The National Archives introduces an exciting new way to use our historic photograph collections! History Happens Here! augments reality and combines the old with the new in the same frame, giving the viewer a unique perspective on how our country has evolved over time.
For those of us who are familiar with the latest in tech-y ideas, augmented reality is a live, direct view of the world where the physical environment is modified by some kind of technology. This could be anything from a Google map on your iPhone that displays the closest gas stations or 3-D graphics in a video game. In a low-tech way, History Happens Here! invites you to create your own augmented reality by introducing a historic photo into your current world. The effect can be astounding:
Here’s how the project works:
We have already gone through some of our most iconic photos of memorable events, national landmarks, and historic buildings and compiled them in our photostream on Flickr. This set includes images of places in major cities, National Parks, and nationally recognizable buildings.
First, find a photo in the History Happens Here! set, print it out, and visit the site of the photo (the photos are geotagged too!).

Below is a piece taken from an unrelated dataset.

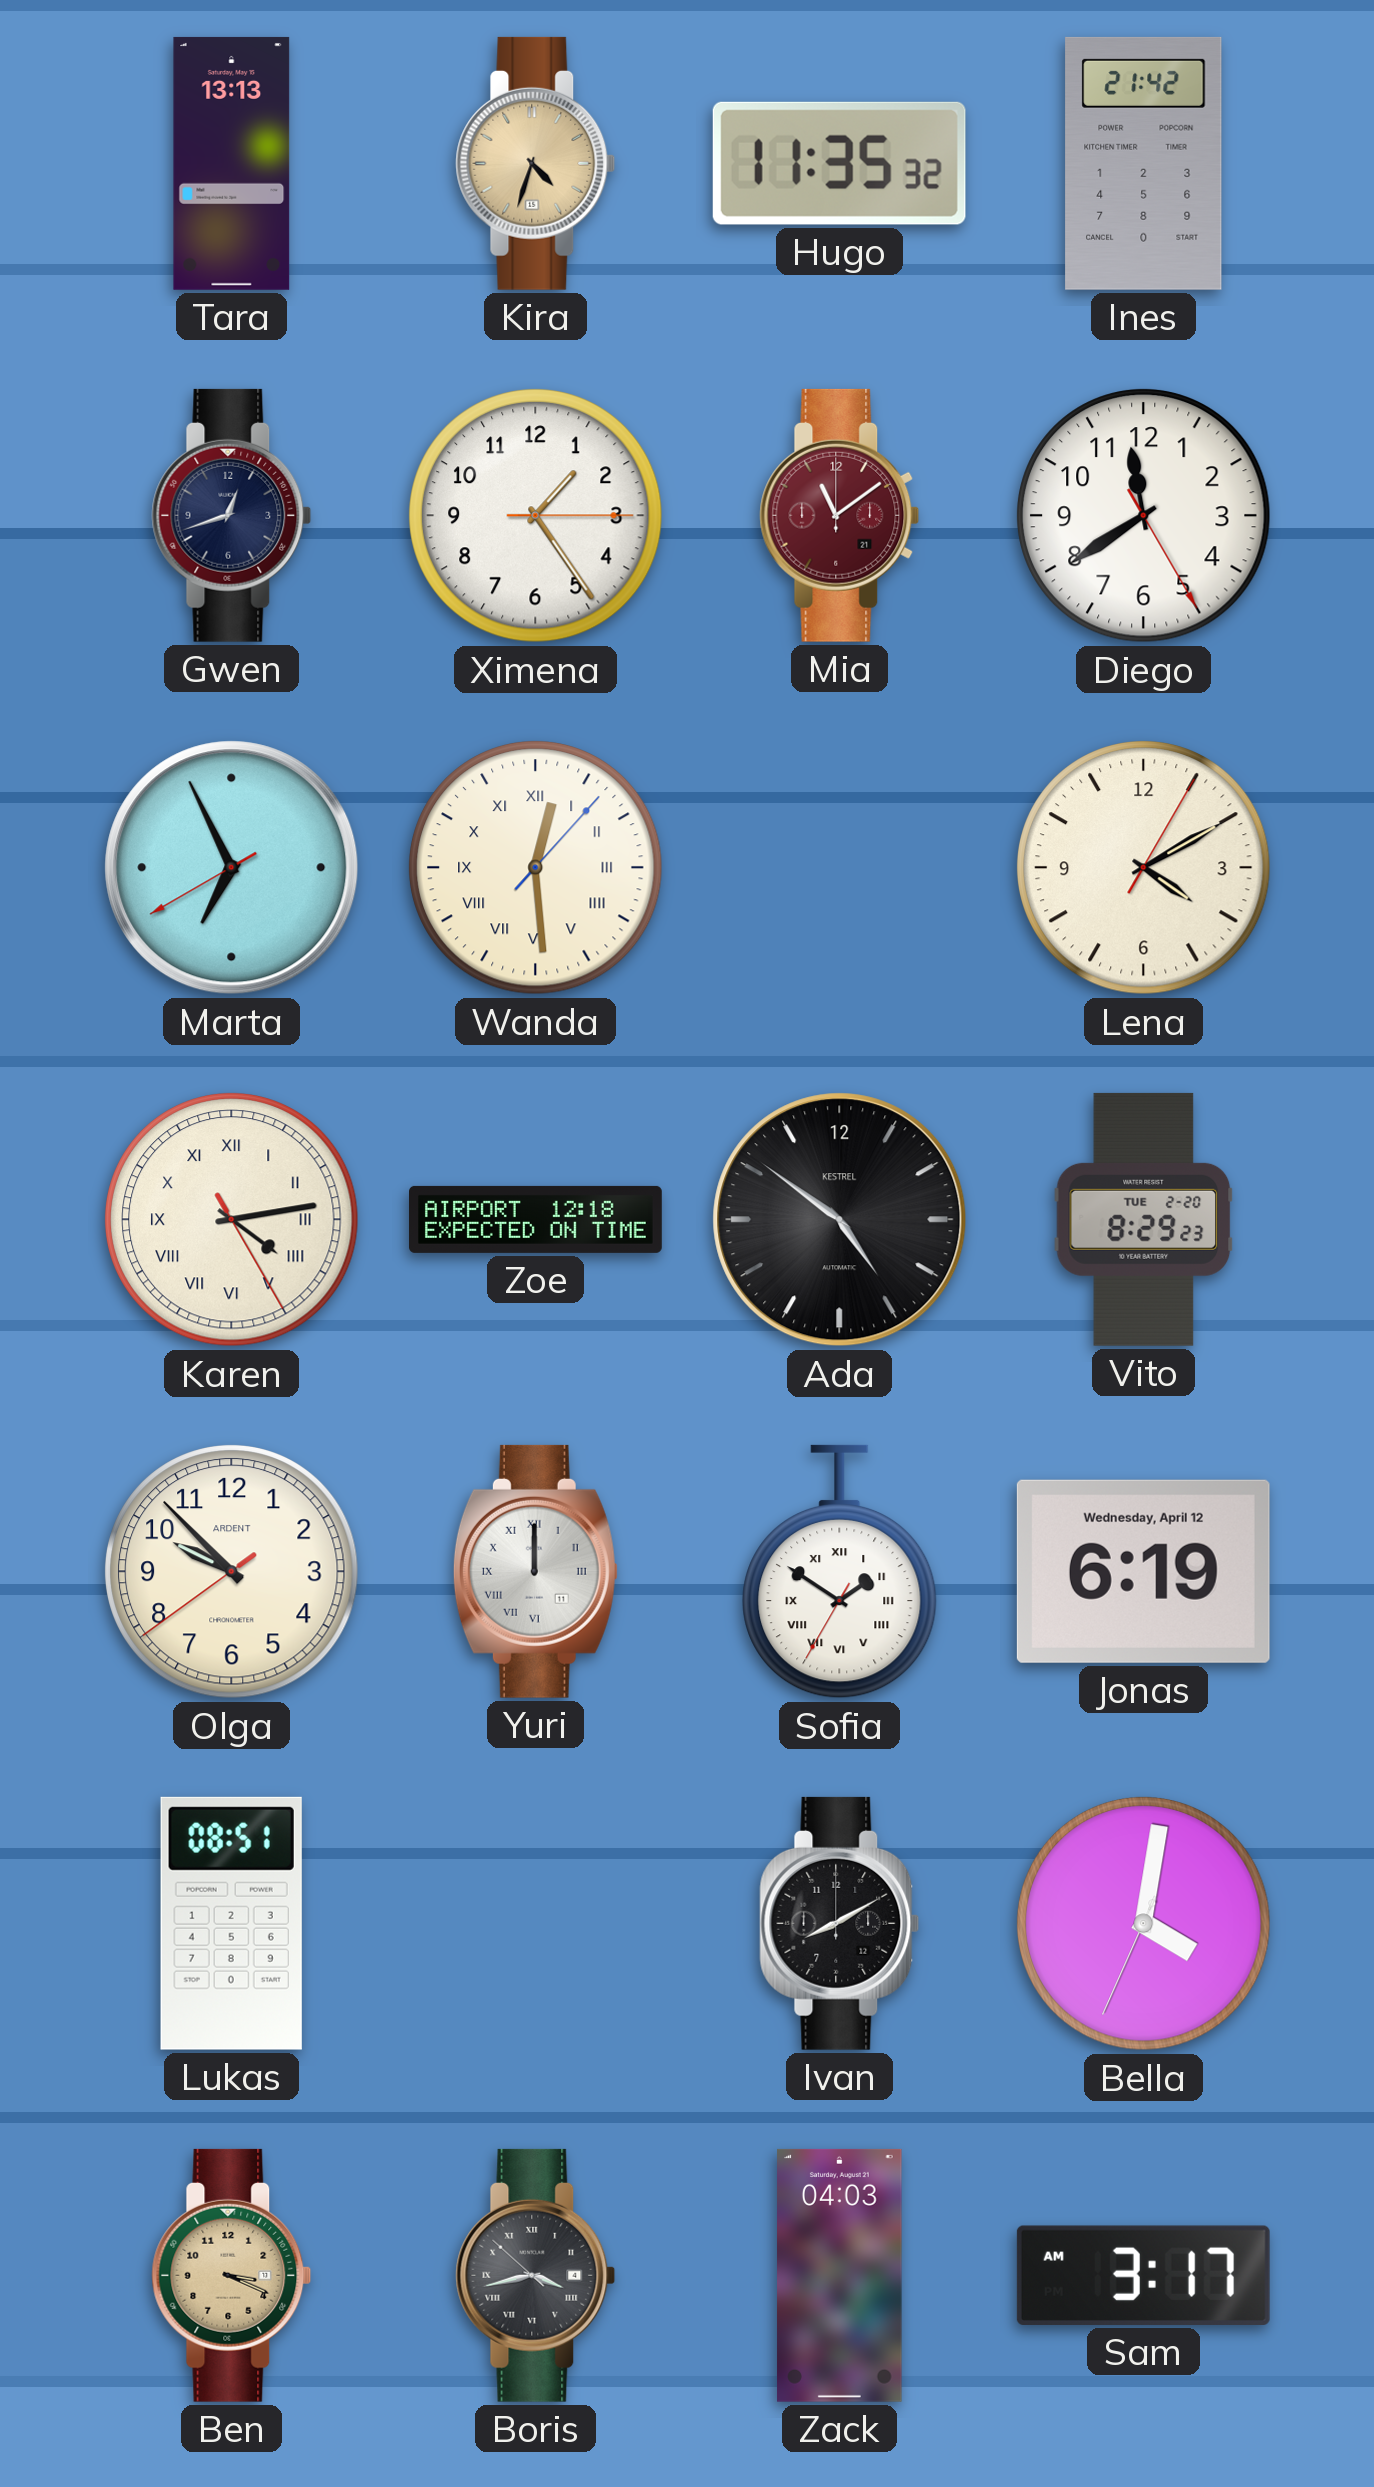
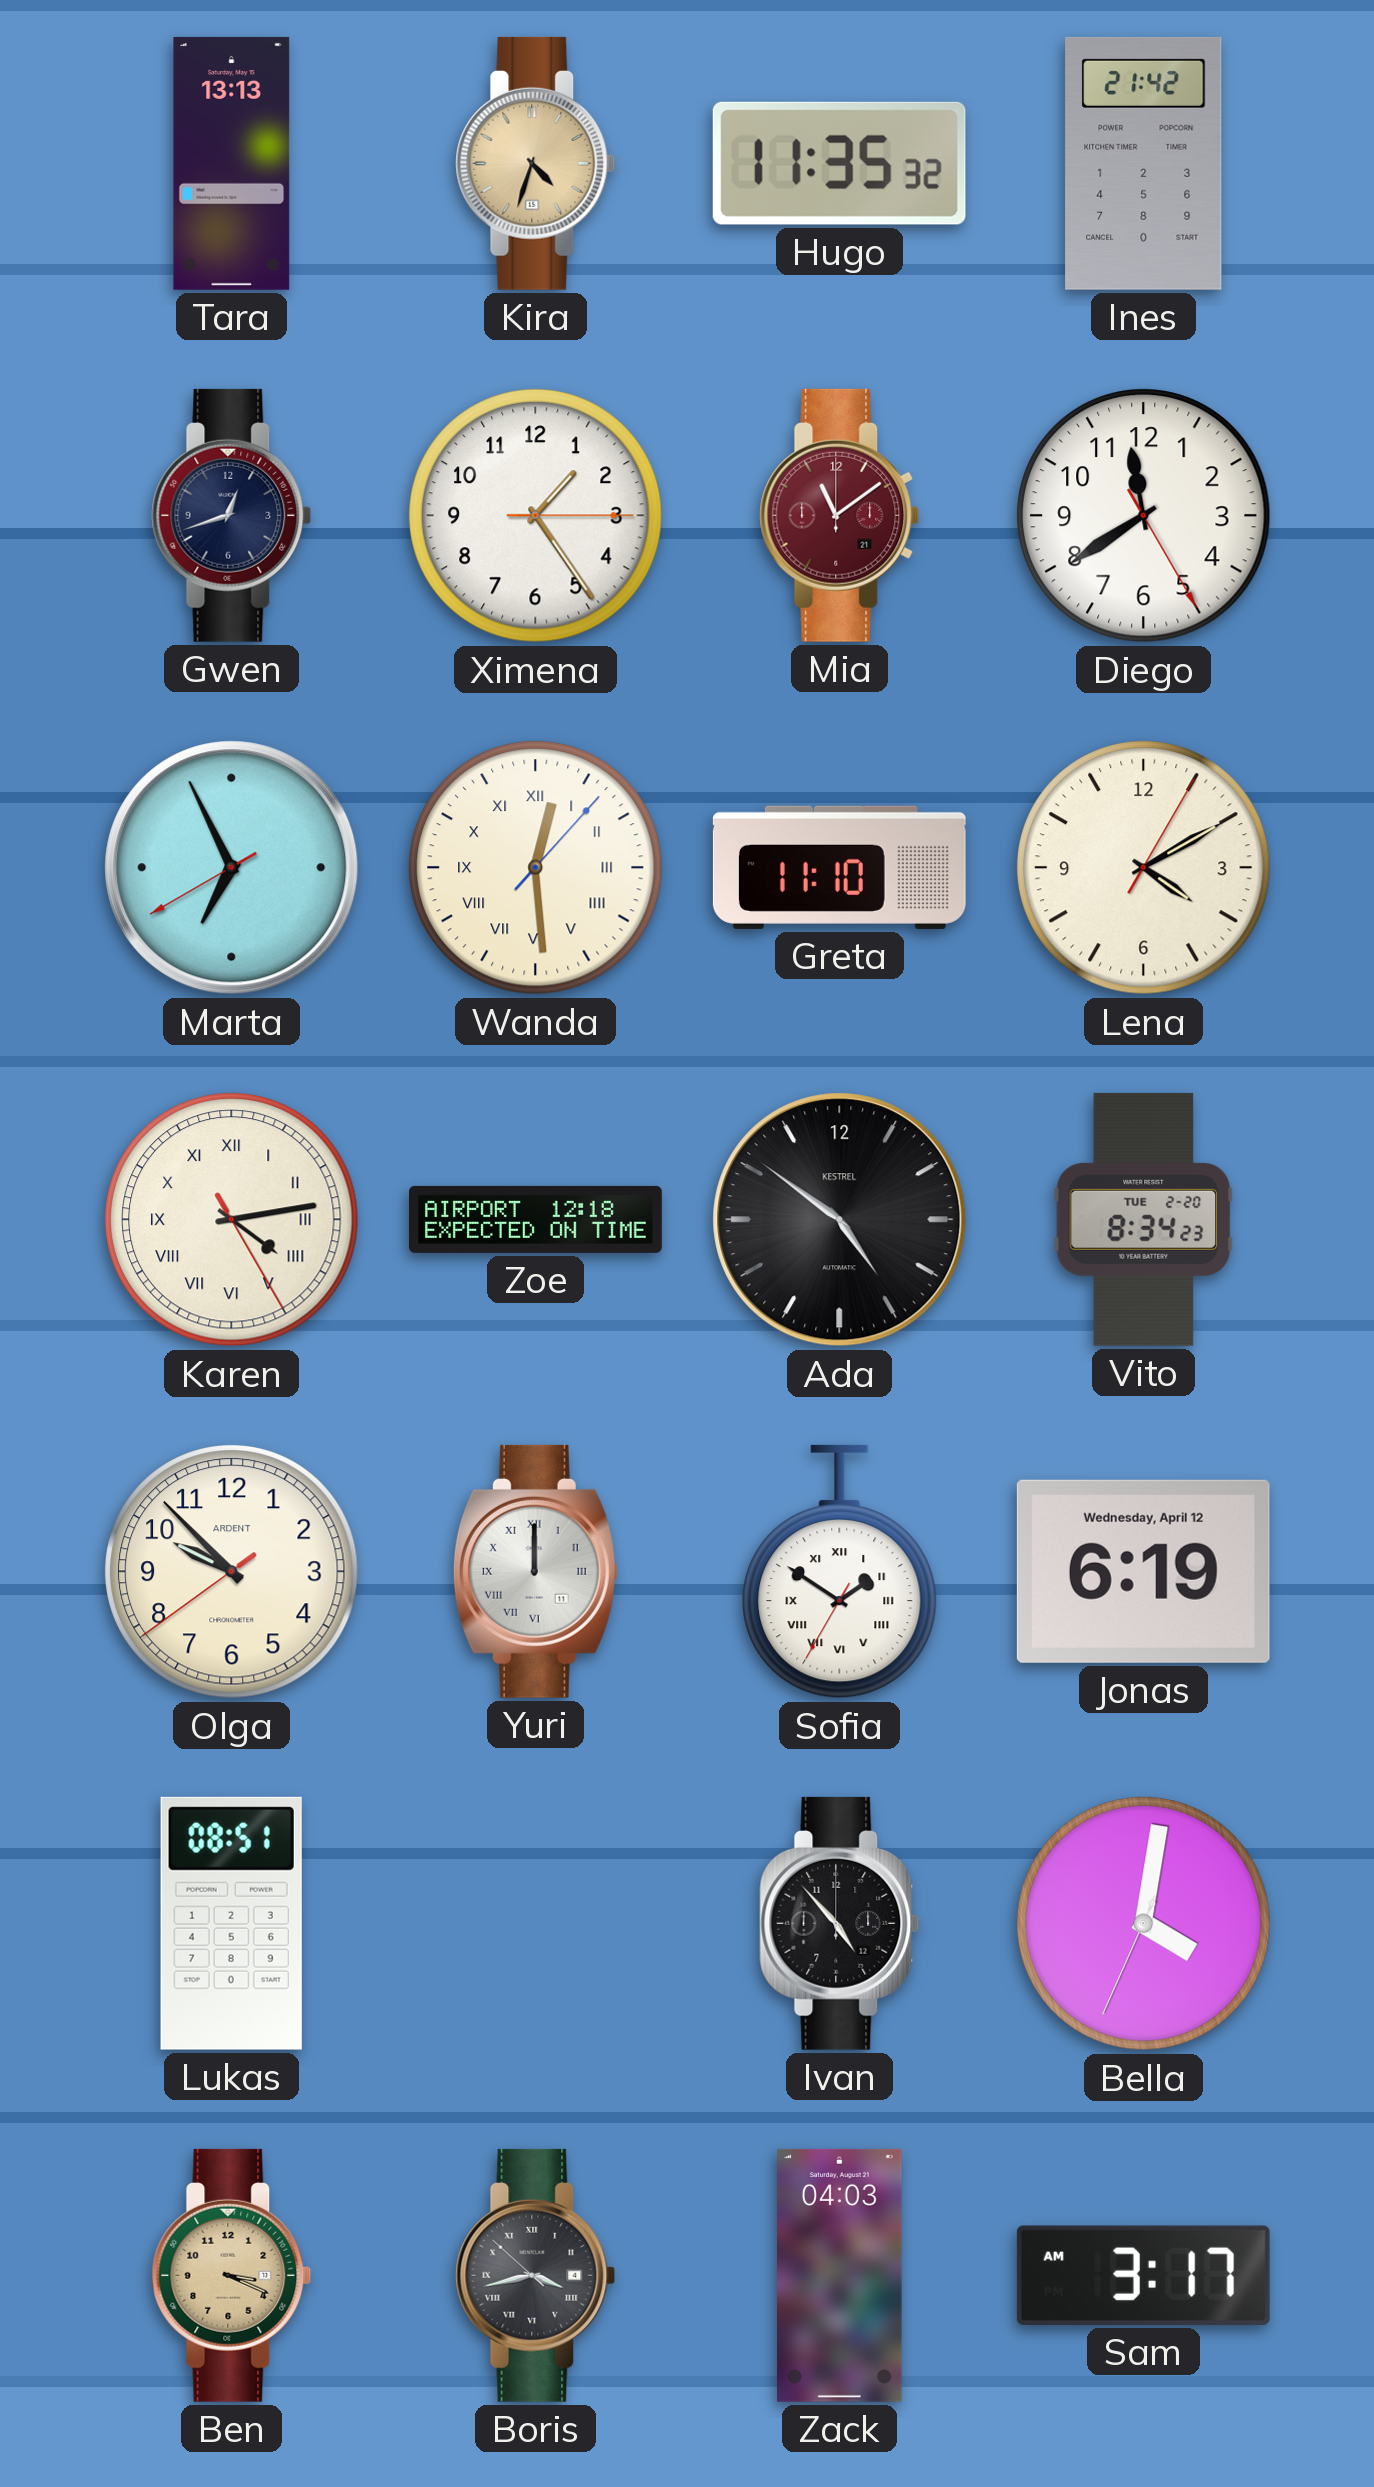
Greta: none -> 11:10
Vito: 8:29 -> 8:34
Ivan: 8:10 -> 4:53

Next, hold the picture up in front of the building/landmark, and take a picture of your augmented reality!
Finally, visit our History Happens Here! group on Flickr, and share your “mash-up” with us! Please remember to include the original caption of the photo and the persistent URL in the description of your mash-up.
Tips and tricks for capturing a good perspective:
- What you may perceive as lined up by your naked eye will change when you look through the camera, so you should always be looking through your camera lens when trying to line up the photo with the landscape.

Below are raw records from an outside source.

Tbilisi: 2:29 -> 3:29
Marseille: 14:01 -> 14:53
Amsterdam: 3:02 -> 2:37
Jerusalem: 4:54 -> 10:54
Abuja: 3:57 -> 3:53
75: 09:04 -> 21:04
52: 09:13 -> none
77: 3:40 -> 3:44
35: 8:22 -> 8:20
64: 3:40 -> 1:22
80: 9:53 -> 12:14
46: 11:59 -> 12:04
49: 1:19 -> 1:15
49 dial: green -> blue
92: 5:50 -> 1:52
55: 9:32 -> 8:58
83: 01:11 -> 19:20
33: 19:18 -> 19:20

- You are the zoom for your mash up! Try moving the camera and/or the photo closer or farther away from you for a better shot. A simple tilt of the picture can make the perspective even more impressive!
- If you can’t get a perfect mash-up, don’t worry about it. Sometimes it’s impossible to stand exactly where the photo was taken in the past. Pick one element of the photo and try to line that up perfectly; you might be surprised by the results.

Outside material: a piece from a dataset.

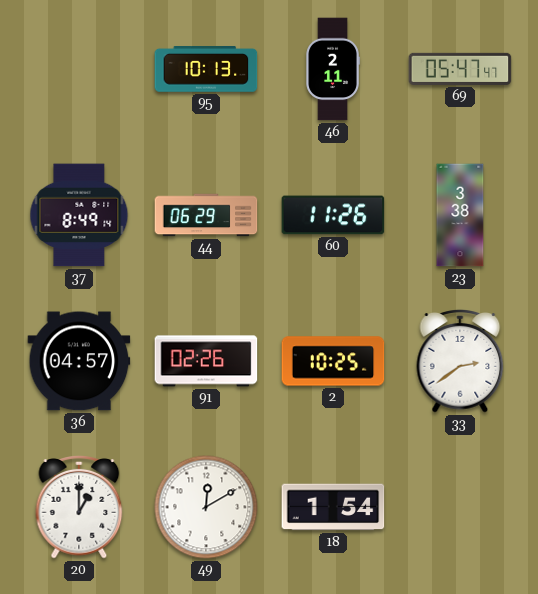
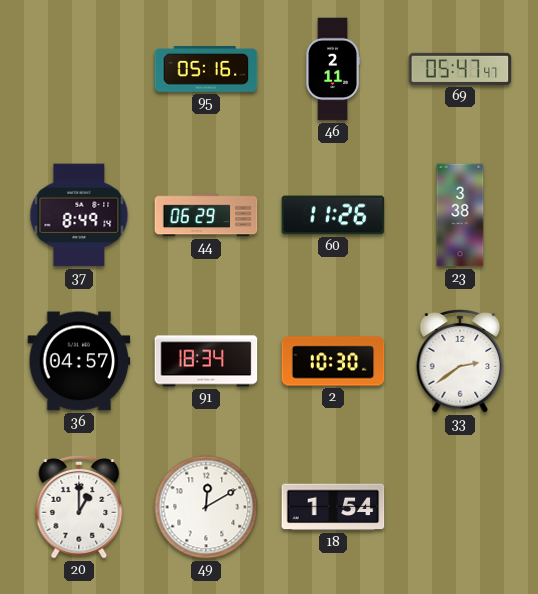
95: 10:13 -> 05:16
91: 02:26 -> 18:34
2: 10:25 -> 10:30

- Some pictures that you may think will only be “ok” actually turn out to be very striking and thought provoking as you see your world merge with the past. Standing on the steps of the Capitol for this shot was one of those moments:
Right now there are over 80 photos to choose from within the Flickr set. We know there are thousands of photos in the National Archives’ holdings that will work for this project. If you know of a photo not in the set, go out and use it anyway! Your creativity and input is always appreciated.
Warning: History Happens Here is an addicting project. You will want to go to lots of places and see how things have changed. So get ready to experience history today through the lens of the National Archives!
4 thoughts on “See History in Your Reality: A New Flickr Photo Project!”
This is a wonderful project, and a great way to get people interested in history. However, you really should give credit to the originators of this idea: the folks over at the Flickr Looking Into the Past group: http://www.flickr.com/groups/lookingintothepast/.
That group has been creating such photos for years; you should see if there’s a way to work with them so everyone can share in the project.
The Flickr group Looking Into the Past has been collecting photos for over a year and has compiled thousands of augmented reality images. This project focuses solely on National Archives photos, and we would love to get some of the Looking Into the Past users involved. There’s a link to History Happens Here! in the group discussion, and we look forward to collaborating with this group as History Happens Here! moves forward!
The contest is over and I just saw this post for the first time. 😀
However, I was able to enter a couple of images and I have my fingers crossed – big time – that they will be something that contributes to the goals of the project.
Thanks to NARA and to the contest organizers for this amazing opportunity!
Thanks, John, for your interest in our project!